Benchmarks Conducted
The following benchmarks were executed to compare the performance of MLX and PyTorch:
- Training a transformers language model (
lm_train.py
). - Training/fine-tuning BERT (
bert_fine_tune.py
). - Inference using OpenAI's whisper model (
whisper_inference.py
). - Language model inference using TinyLLama (
llm_inference.py
). - A synthetic benchmark to transfer data between CPU and GPU for matrix multiplication (
switch_test.py
).
Results Overview
We conducted multiple iterations for each benchmark to compute average execution times. Results below reflect the average timing for the iterations we performed:
M1 Pro (10 CPU core, 16 GPU core, 32 GB RAM)
Benchmark | PyTorch Time (s) | MLX Time (s) |
---|---|---|
Training a transformer language model | 1806.63 | 1157.00 |
Training BERT | 751.02 | 718.35 |
Whisper inference | 31.99 | 8.50 |
TinyLLama inference | 59.27 | 33.38 |
CPU/GPU switch | 349.72 | 270.15 |
M1 Max (10 CPU core, 32 GPU core, 64 GB RAM)
Benchmark | PyTorch Time (s) | MLX Time (s) |
---|---|---|
Training a transformer language model | 1106.75 | 752.25 |
Training BERT | 793.67 | 499.34 |
Whisper inference | 21.28 | 6.95 |
TinyLLama inference | 50.98 | 20.61 |
CPU/GPU switch | 251.71 | 214.57 |
M3 Max (16 CPU core, 40 GPU core, 48 GB RAM)
Benchmark | PyTorch Time (s) | MLX Time (s) |
---|---|---|
Training a transformer language model | 912.52 | 426.00 |
Training BERT | 550.29 | 408.45 |
Whisper inference | 17.90 | 4.85 |
TinyLLama inference | 36.18 | 15.41 |
CPU/GPU switch | 146.35 | 140.51 |
For the raw execution times of each benchmark, please refer to raw_results.txt.

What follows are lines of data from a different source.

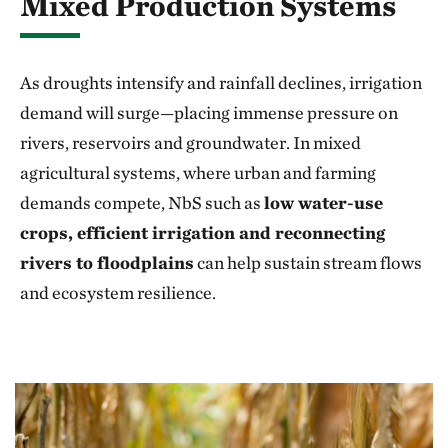
Mixed Production Systems
As droughts intensify and rainfall declines, irrigation
demand will surge—placing immense pressure on
rivers, reservoirs and groundwater. In mixed
agricultural systems, where urban and farming
demands compete, NbS such as
low water-use
crops, efficient irrigation and reconnecting
rivers to floodplains
can help sustain stream flows
and ecosystem resilience.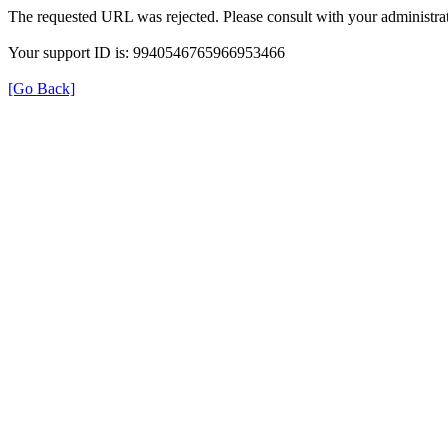
The requested URL was rejected. Please consult with your administrat
Your support ID is: 9940546765966953466
[Go Back]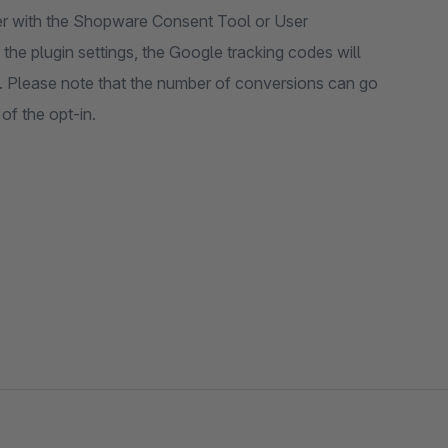
her with the Shopware Consent Tool or User
the plugin settings, the Google tracking codes will
. Please note that the number of conversions can go
f the opt-in.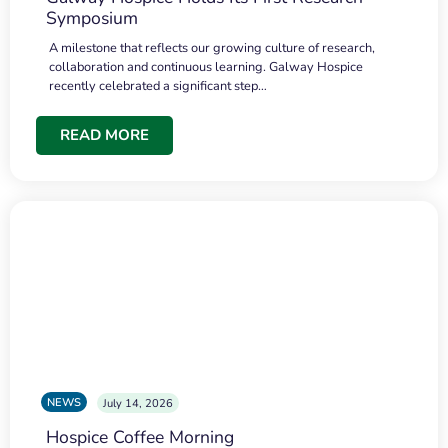
Symposium
A milestone that reflects our growing culture of research,
collaboration and continuous learning. Galway Hospice
recently celebrated a significant step…
READ MORE
NEWS
July 14, 2026
Hospice Coffee Morning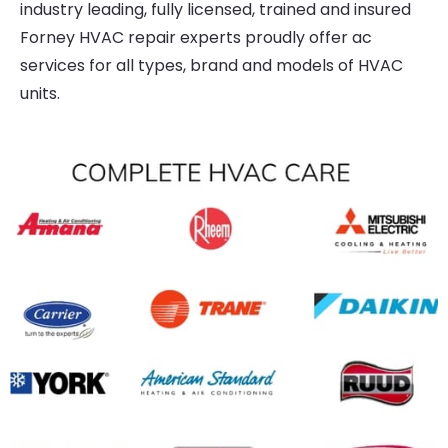
industry leading, fully licensed, trained and insured
Forney HVAC repair experts proudly offer ac
services for all types, brand and models of HVAC
units.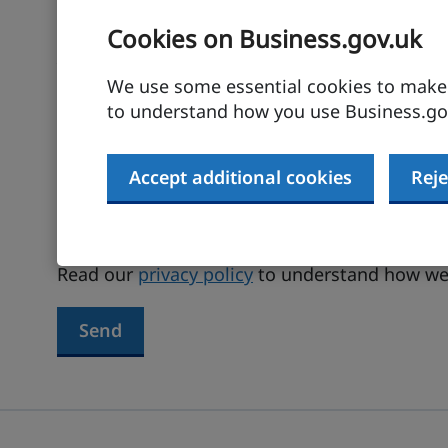
Cookies on Business.gov.uk
Your email address
We use some essential cookies to make t
to understand how you use Business.gov
Terms agreed
Accept additional cookies
Reje
I have read and agree to the
terms and
Read our
privacy policy
to understand how we 
Send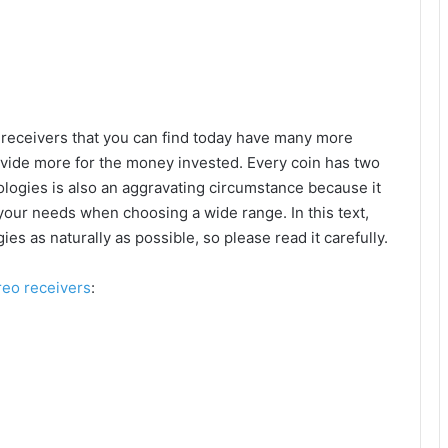
 receivers that you can find today have many more
ovide more for the money invested. Every coin has two
logies is also an aggravating circumstance because it
 your needs when choosing a wide range. In this text,
gies as naturally as possible, so please read it carefully.
reo receivers
: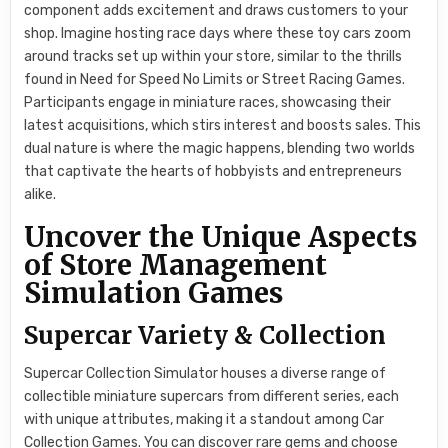
component adds excitement and draws customers to your
shop. Imagine hosting race days where these toy cars zoom
around tracks set up within your store, similar to the thrills
found in Need for Speed No Limits or Street Racing Games.
Participants engage in miniature races, showcasing their
latest acquisitions, which stirs interest and boosts sales. This
dual nature is where the magic happens, blending two worlds
that captivate the hearts of hobbyists and entrepreneurs
alike.
Uncover the Unique Aspects
of Store Management
Simulation Games
Supercar Variety & Collection
Supercar Collection Simulator houses a diverse range of
collectible miniature supercars from different series, each
with unique attributes, making it a standout among Car
Collection Games. You can discover rare gems and choose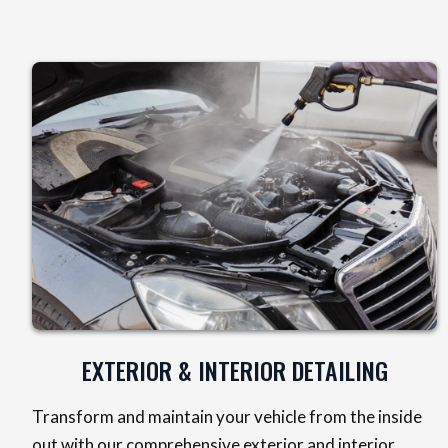
EXTERIOR & INTERIOR DETAILING
Transform and maintain your vehicle from the inside
out with our comprehensive exterior and interior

In-Depth Look at Each Benchmark
Training a Transformers Language Model
This benchmark utilizes the transformer model from the MLX's TransformerLM example with the PTB corpus dataset. For detailed configuration, visit lm_train.py.
Training/Fine-tuning BERT
Using the BERT-tiny model as described in Conneau et al, this benchmark classifies sentences. Training data is drawn from the NLI dataset, and no pre-trained weights were used. The results are comparable between pure PyTorch and MLX implementations.
Whisper Inference
For the PyTorch setting, the benchmark employs the HuggingFace transformers library for the tiny whisper model, while the MLX benchmark uses the MLX examples tools to adapt the model accordingly.
TinyLLama Inference
This process includes integration with HuggingFace's TinyLlama-1.1B-Chat-v1.0
model. Adaptations have been made to ensure seamless execution across frameworks.
CPU/GPU Switch
The matrix multiplication benchmark involves continuous switching between CPU and GPU processing, allowing us to assess the efficiency of data transfer mechanisms within each framework.
Explore our findings to determine which framework aligns best with your AI development needs on Apple Silicon!